My trip to Burera was a rich learning experience

AS children we were often warned about accepting lifts from strangers. Well last week I accepted a lift first because at my age it would be so flattering to call me young and an insult to refer to the people who offered me a lift as strangers. And indeed at the end of the day I had no regrets but simply appreciation.
Allan Brian Ssenyonga
Allan Brian Ssenyonga

AS children we were often warned about accepting lifts from strangers. Well last week I accepted a lift first because at my age it would be so flattering to call me young and an insult to refer to the people who offered me a lift as strangers. And indeed at the end of the day I had no regrets but simply appreciation.

It appears my work on this column has seen me evolve from just a writer to some sort of ‘stakeholder’ as far as education in Rwanda is concerned. I must say for sure that I am enjoying my new role as a stakeholder (yes I will be borrowing that NGO term for today). To this end, therefore, I am sometimes consulted or considered on matters related to education.

So, on Tuesday last week I joined a team of educationists to visit Burera District to understand different activities that NGOs supporting education are undertaking. The group included Damien Ntaganzwa and Herman Maneno from Rwanda Education Board, Gemma Wilson-Clark and Sifa Uwera from DFID, Dorothy Aanyu-Angura from UNICEF as well as Charlotte Phillips, Ruth Mbabazi and Balthazar Ndayisaba from VSO .
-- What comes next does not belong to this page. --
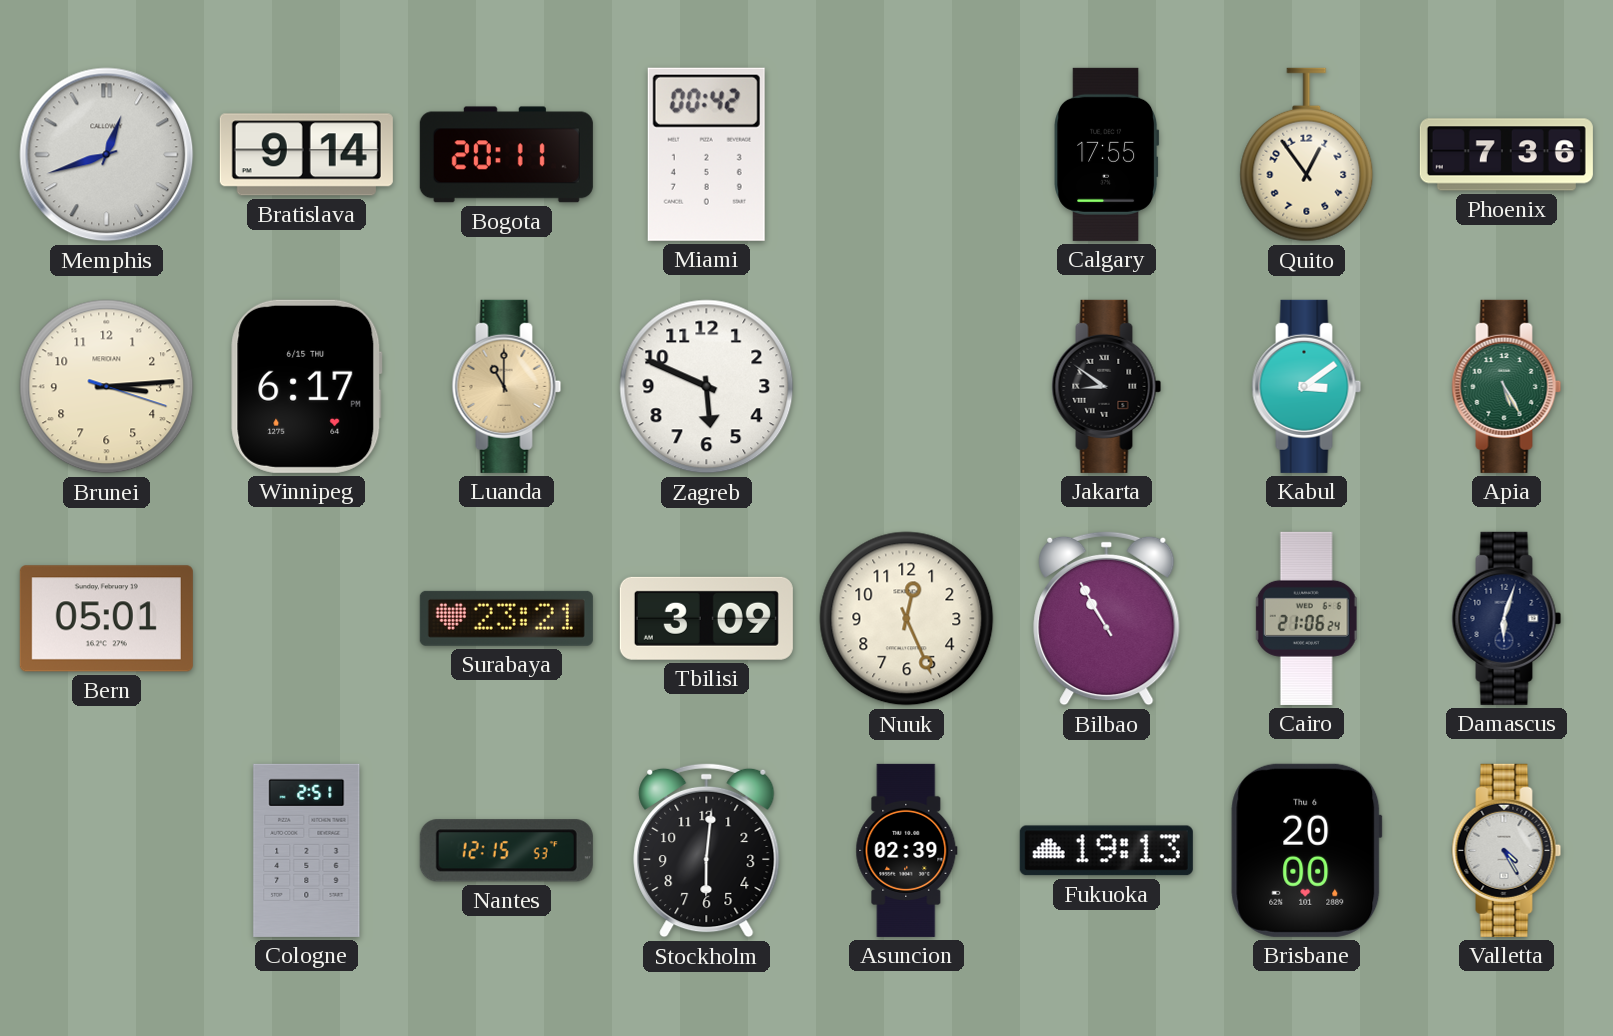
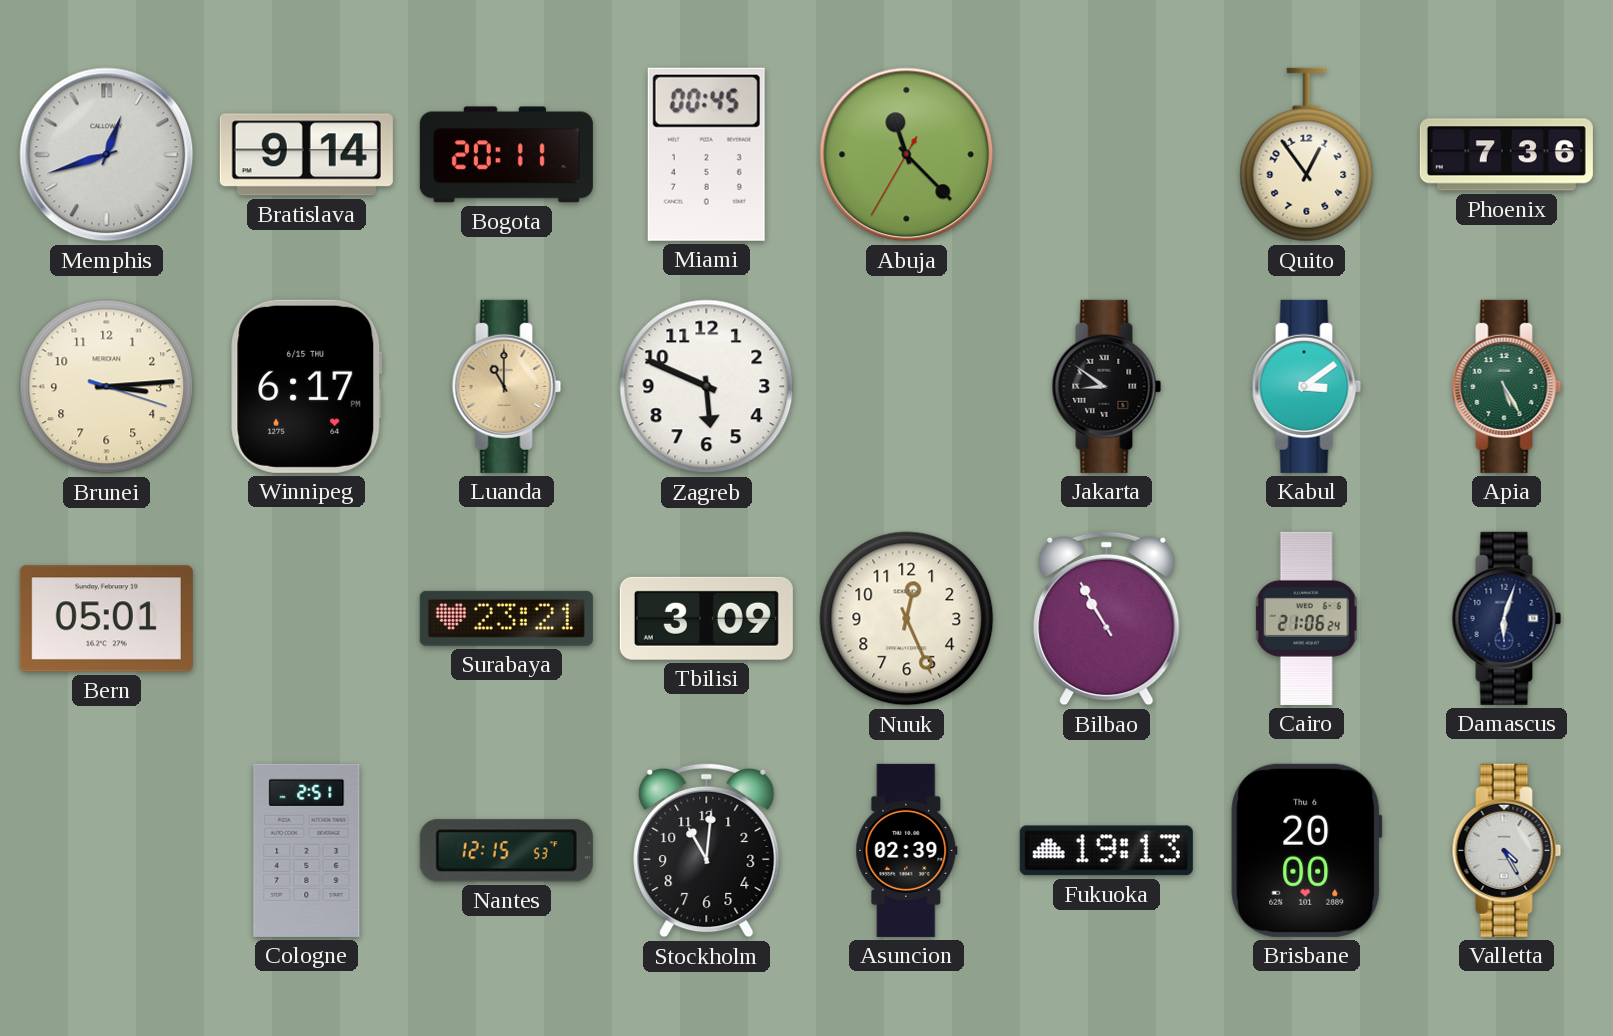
Miami: 00:42 -> 00:45
Abuja: none -> 11:22
Calgary: 17:55 -> none
Stockholm: 6:01 -> 11:01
After meeting at the Ministry of Education premises at Kacyiru we set off for the trip to the countryside.  As we arrived at our first stop, I quickly realised that I needed warm clothing more than a reporter’s notebook. At TTC Kirambo we met with future teachers and observed a class session where one VSO volunteer Kemi Oluwa was showing them how to conduct a participatory learning class.

It was refreshing to see eager learners with a wonderfully skilled teacher. If only such a combination existed then, most of the problems in the school system would be solved. It was also good to know that it is very important to develop an active and participatory curriculum.
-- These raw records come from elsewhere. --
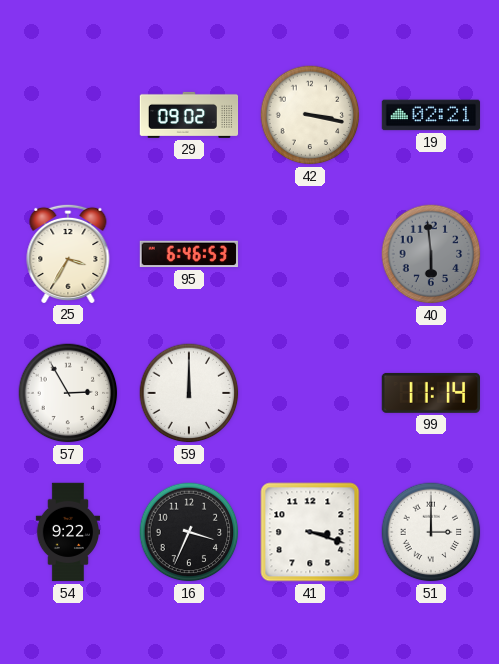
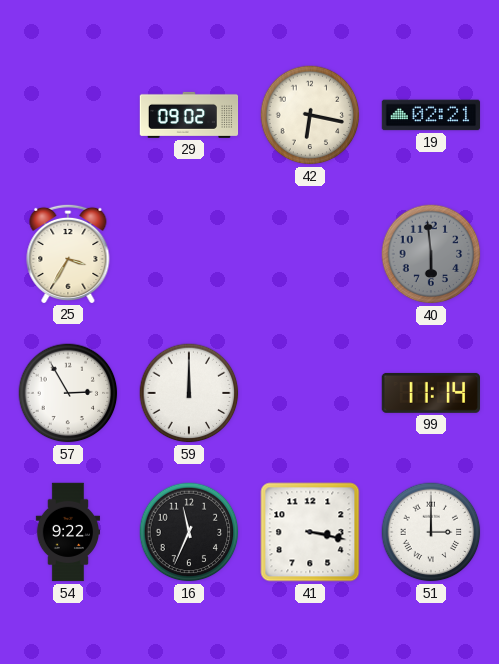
42: 3:17 -> 6:17
95: 6:46 -> none
16: 3:34 -> 11:34
41: 3:18 -> 3:17
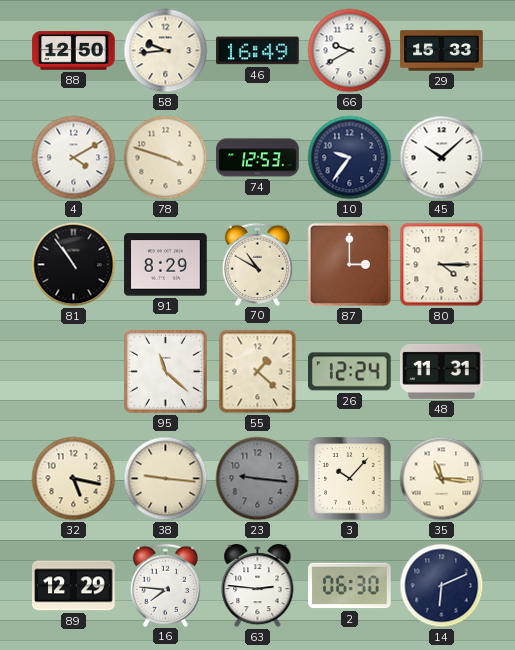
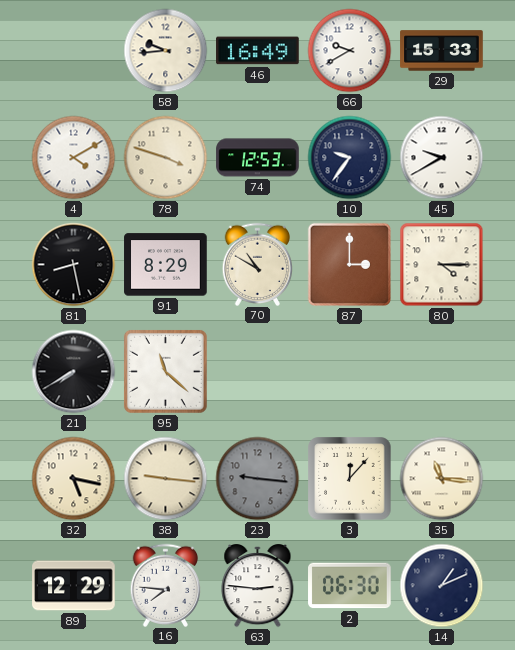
88: 12:50 -> none
45: 10:08 -> 9:40
81: 10:54 -> 8:28
21: none -> 7:40
55: 1:22 -> none
26: 12:24 -> none
48: 11:31 -> none
3: 10:07 -> 12:07
14: 6:11 -> 1:11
Such a curriculum is a sure way of improving quality in our education system, something that seems to be an issue especially now that some cynics are claiming donor money is simply helping to increase enrollment at the expense of quality. It is, therefore, commendable to know that actually some of this money is being directed into the improvement of teaching standards. 
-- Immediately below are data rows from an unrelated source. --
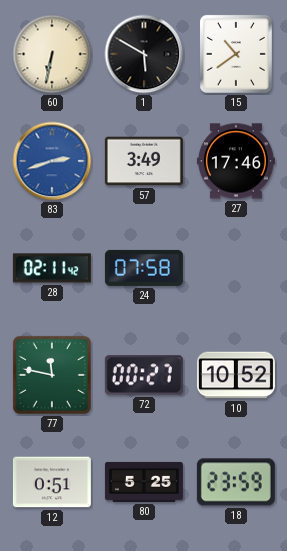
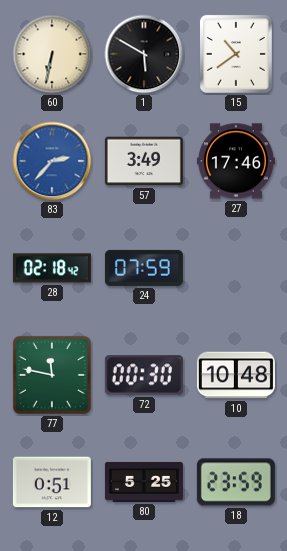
83: 2:42 -> 2:37
28: 02:11 -> 02:18
24: 07:58 -> 07:59
72: 00:27 -> 00:30
10: 10:52 -> 10:48
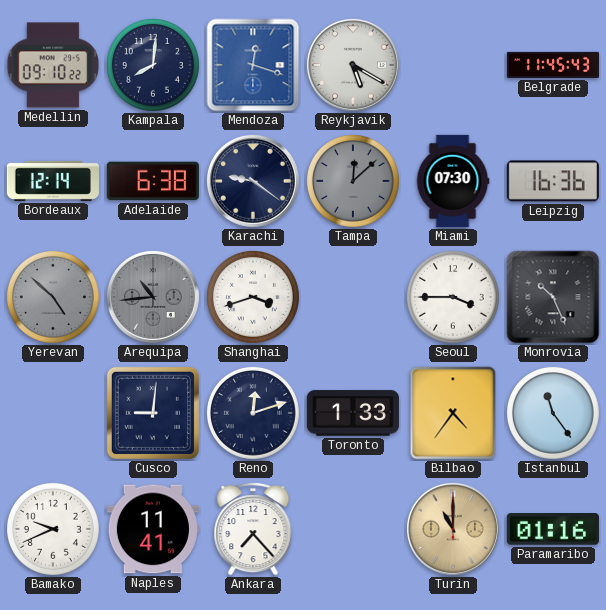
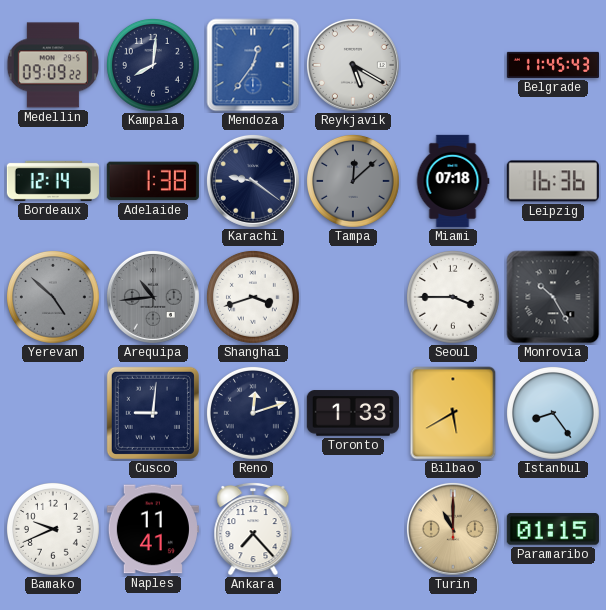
Medellin: 09:10 -> 09:09
Mendoza: 12:18 -> 12:36
Adelaide: 6:38 -> 1:38
Miami: 07:30 -> 07:18
Monrovia: 10:26 -> 10:25
Bilbao: 4:36 -> 5:40
Istanbul: 11:24 -> 8:24
Paramaribo: 01:16 -> 01:15
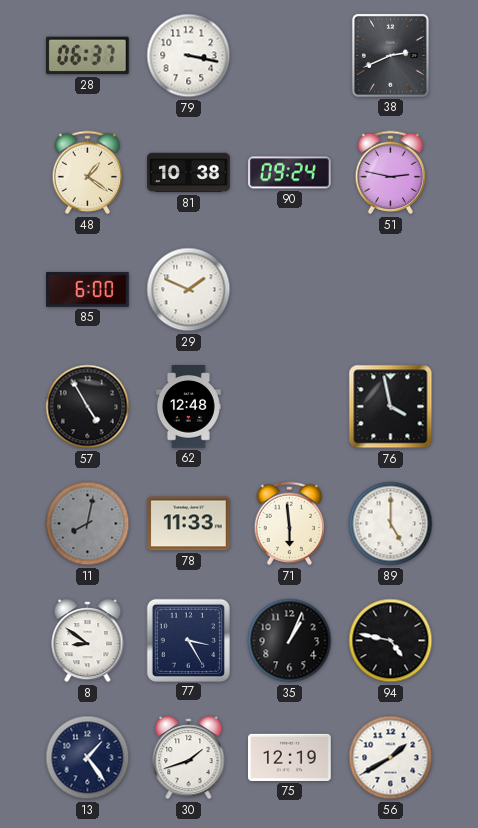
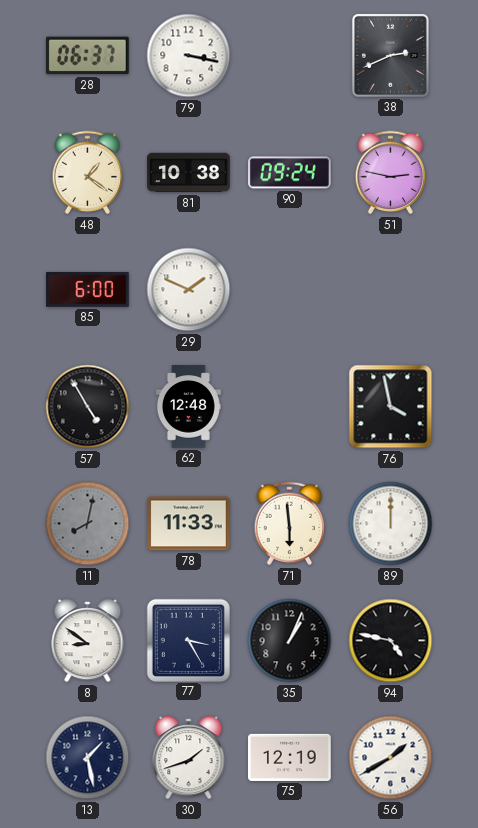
89: 5:00 -> 12:00
13: 1:24 -> 1:28
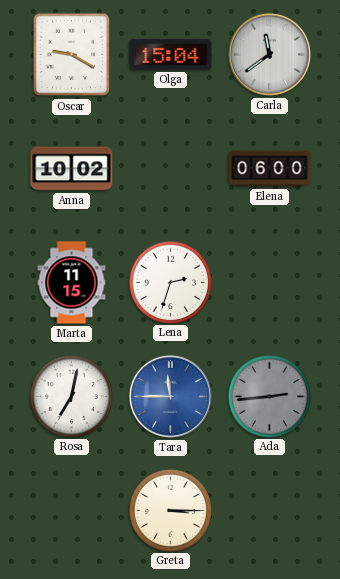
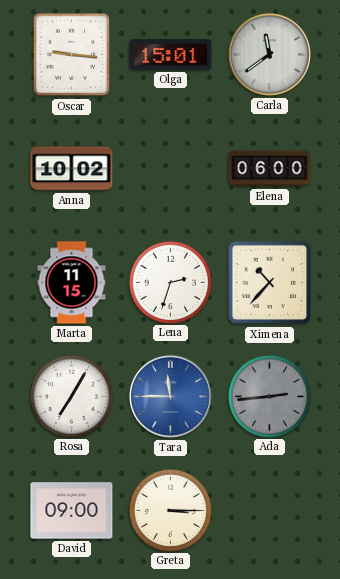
Oscar: 9:20 -> 9:16
Olga: 15:04 -> 15:01
Ximena: none -> 10:37
Rosa: 7:02 -> 7:05
David: none -> 09:00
We also had a chance to talk to some of the students who are studying at TTC Kirambo about their experiences at the school. For a start, I was impressed that the students were decently dressed and I did not see anyone with sagging trousers. And they spoke fluent English. The classroom walls were literally covered with learning aids something that helped students to understand better what was being taught.

The students told me that they were aware that they were in an excellent school and so they had to work hard to maintain the standards that the school has set. The school has clubs and each student is supposed to belong to at least one club. I was pleased to know that they have a club that offers adult literacy classes to people outside the school.

TTC Kirambo is run by the Brothers of Christian Instruction who are also responsible for the excellence of schools like St. Mary’s College Kisubi, St. Savio Junior School Kisubi, Mugwanya Preparatory School Kabojja, St. Charles Lwanga Secondary School, Kassasa, St. Henry’s College Kitovu, and St. Theresa Girls’ Primary School in Uganda.

They also run Majengo Secondary School in Moshi which is one of the biggest schools in Tanzania, and Duluti Girls’School in Arusha, Tanzania. At TTC Kirambo, we were accorded great hospitality by, the principal, Brother Emmanuel ,and Brother Andre, a Canadian who has been at the school since 2001, and the VSO volunteers Kemi Oluwa, Jayne Waithitu and Rachel Walmsley.  Next week I will tell you more about my trip to Burera District.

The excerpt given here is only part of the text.